What is required
Please repeat the data exactly. Any picture in it stays out.

[[ Excerpted data, beginning ]]

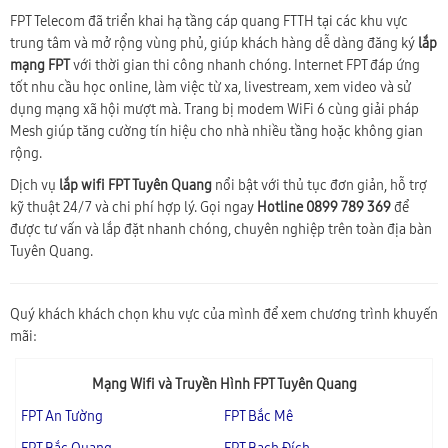
FPT Telecom đã triển khai hạ tầng cáp quang FTTH tại các khu vực
trung tâm và mở rộng vùng phủ, giúp khách hàng dễ dàng đăng ký
lắp
mạng FPT
với thời gian thi công nhanh chóng. Internet FPT đáp ứng
tốt nhu cầu học online, làm việc từ xa, livestream, xem video và sử
dụng mạng xã hội mượt mà. Trang bị modem WiFi 6 cùng giải pháp
Mesh giúp tăng cường tín hiệu cho nhà nhiều tầng hoặc không gian
rộng.
Dịch vụ
lắp wifi FPT Tuyên Quang
nổi bật với thủ tục đơn giản, hỗ trợ
kỹ thuật 24/7 và chi phí hợp lý. Gọi ngay
Hotline 0899 789 369
để
được tư vấn và lắp đặt nhanh chóng, chuyên nghiệp trên toàn địa bàn
Tuyên Quang.
Quý khách khách chọn khu vực của mình để xem chương trình khuyến
mãi:
Mạng Wifi và Truyền Hình FPT Tuyên Quang
FPT An Tường
FPT Bắc Mê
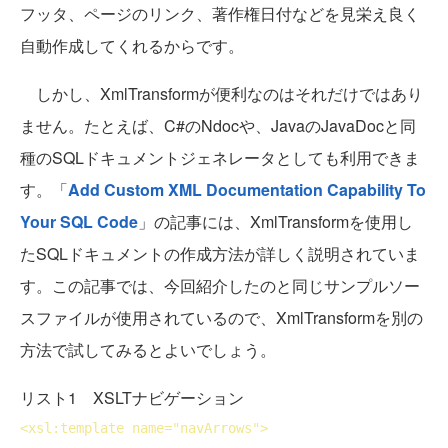
フッタ、ページのリンク、著作権日付などを見栄え良く
自動作成してくれるからです。
しかし、XmlTransformが便利なのはそれだけではあり
ません。たとえば、C#のNdocや、JavaのJavaDocと同
種のSQLドキュメントジェネレータとしても利用できま
す。「
Add Custom XML Documentation Capability To
Your SQL Code
」の記事には、XmlTransformを使用し
たSQLドキュメントの作成方法が詳しく説明されていま
す。この記事では、今回紹介したのと同じサンプルソー
スファイルが使用されているので、XmlTransformを別の
方法で試してみるとよいでしょう。
リスト1 XSLTナビゲーション
<
xsl:template
name
="navArrows">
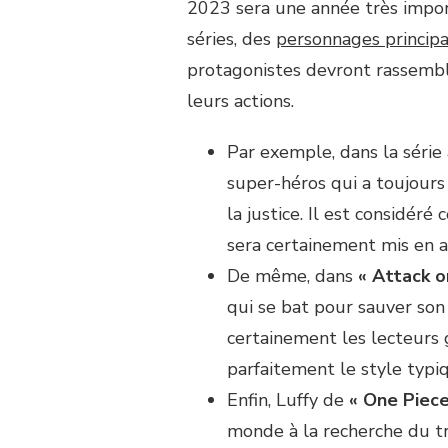
2023 sera une année très impor
séries, des
personnages principa
protagonistes devront rassemble
leurs actions.
Par exemple, dans la série
super-héros qui a toujours
la justice. Il est considé
sera certainement mis en a
De même, dans
« Attack o
qui se bat pour sauver son
certainement les lecteurs 
parfaitement le style typi
Enfin, Luffy de
« One Piece
monde à la recherche du t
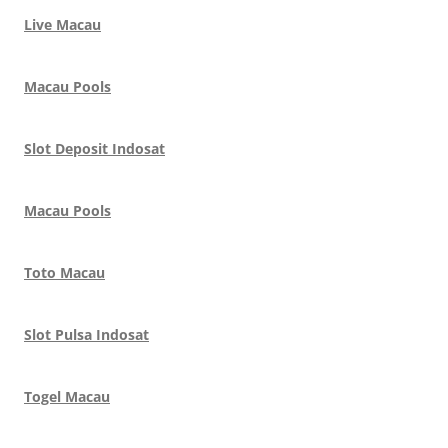
Live Macau
Macau Pools
Slot Deposit Indosat
Macau Pools
Toto Macau
Slot Pulsa Indosat
Togel Macau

[[ Excerpted data, end ]]

Result of this task
FPT Telecom đã triển khai hạ tầng cáp quang FTTH tại các khu vực
trung tâm và mở rộng vùng phủ, giúp khách hàng dễ dàng đăng ký
lắp
mạng FPT
với thời gian thi công nhanh chóng. Internet FPT đáp ứng
tốt nhu cầu học online, làm việc từ xa, livestream, xem video và sử
dụng mạng xã hội mượt mà. Trang bị modem WiFi 6 cùng giải pháp
Mesh giúp tăng cường tín hiệu cho nhà nhiều tầng hoặc không gian
rộng.
Dịch vụ
lắp wifi FPT Tuyên Quang
nổi bật với thủ tục đơn giản, hỗ trợ
kỹ thuật 24/7 và chi phí hợp lý. Gọi ngay
Hotline 0899 789 369
để
được tư vấn và lắp đặt nhanh chóng, chuyên nghiệp trên toàn địa bàn
Tuyên Quang.
Quý khách khách chọn khu vực của mình để xem chương trình khuyến
mãi:
Mạng Wifi và Truyền Hình FPT Tuyên Quang
FPT An Tường
FPT Bắc Mê
フッタ、ページのリンク、著作権日付などを見栄え良く
自動作成してくれるからです。
しかし、XmlTransformが便利なのはそれだけではあり
ません。たとえば、C#のNdocや、JavaのJavaDocと同
種のSQLドキュメントジェネレータとしても利用できま
す。「
Add Custom XML Documentation Capability To
Your SQL Code
」の記事には、XmlTransformを使用し
たSQLドキュメントの作成方法が詳しく説明されていま
す。この記事では、今回紹介したのと同じサンプルソー
スファイルが使用されているので、XmlTransformを別の
方法で試してみるとよいでしょう。
リスト1 XSLTナビゲーション
<
xsl:template
name
="navArrows">
2023 sera une année très impor
séries, des
personnages principa
protagonistes devront rassemble
leurs actions.
Par exemple, dans la série
super-héros qui a toujours
la justice. Il est considé
sera certainement mis en a
De même, dans
« Attack o
qui se bat pour sauver son
certainement les lecteurs 
parfaitement le style typi
Enfin, Luffy de
« One Piece
monde à la recherche du t
Live Macau
Macau Pools
Slot Deposit Indosat
Macau Pools
Toto Macau
Slot Pulsa Indosat
Togel Macau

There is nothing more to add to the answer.